Most of us have experienced the frustration that occurs when a conflict between family members drags into the holidays. Not many of us can say we’ve never seen a situation blown so far out of proportion that bonds built over decades are broken in seconds. Sadly, some of us have even had to admit that our desire for reconciliation has dwindled over time. Whether rifts were caused by legitimate hurts requiring real boundaries or less serious miscommunications and differences of opinions, conflict is never greeted with a welcome mat.

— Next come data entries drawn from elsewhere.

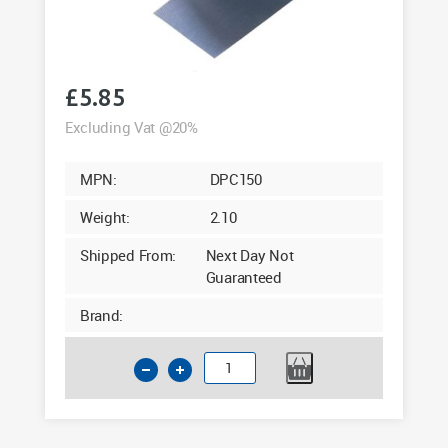
£
5.85
Excluding Vat @20%
MPN:
DPC150
Weight:
2.10
Shipped From:
Next Day Not
Guaranteed
Brand:
Polythene
Damp
Proof
Course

Unfortunately, since sin is often a driving force behind conflict, family strife is inevitable. But God created us to belong, to be loving members of a family—first and foremost His family. He made each of His beautifully diverse image-bearers to be valuable and valued parts of a whole, to thrive within a healthy interdependent global community, and to need each other.
Though our ingrained need for intimacy and belonging may feel like our greatest weakness at times, this foundation for fellowship is in fact our greatest strength as individuals created through and for community. So, when strife slithers in through unresolved conflicts, festering misunderstandings, unspoken or unmet needs, or abuse, the community God planned to use for His glory can cause scars that impact generations. No family is affected more deeply and negatively by familial strife than the multi-ethnic, multi-cultural, and multi-generational family God has set apart and called His own—the Church.
The Burden of Belonging
Family brokenness and hurt impacts most of us, in some way or another. Many of us have sought to fill our need for authentic relationships in spaces that make us feel accepted. That dire need for approval, however, can come at a price we don’t truly comprehend until we’ve already compromised our well-being or contorted our belief system. Pandering to please people can lead to resentment, bitterness, and a burden of belonging that pulls us further from God, distorts our identity, and blurs our vision so we’re prone to stray from the path He’s set before us. Begging to belong, like badgering someone to change so they can fit our version of acceptable, never leads to the healthy and holy relationships God intends for His people.
The apostle Paul rightly warned believers to avoid conforming to the world and instead be transformed by God’s Spirit and God’s Word (Romans 12:2). However, most of us have been tempted to expect people to look like or act like other people instead of like Jesus. This unbiblical approach to conditional fellowship results in pushing unbelievers and even devoted believers further away from us, from God, and from His Church. When we destroy authentic relationships through expressions of judgment, insecurity, or fear of the unfamiliar, we lose opportunities to live as witnesses who invite others to draw near to God the Father so God the Spirit can make us all look like God the Son.
Sowing Seeds of Strife
The Scriptures offer healthy and holy examples of biblical exhortation, which is needed. God encourages believers to come alongside each other in prayer as He changes us while using us as individuals and as a community of believers. However, God never asks us to manufacture or force the transforming work of the Spirit in someone else’s life, or to fake Christ-like character in our own lives.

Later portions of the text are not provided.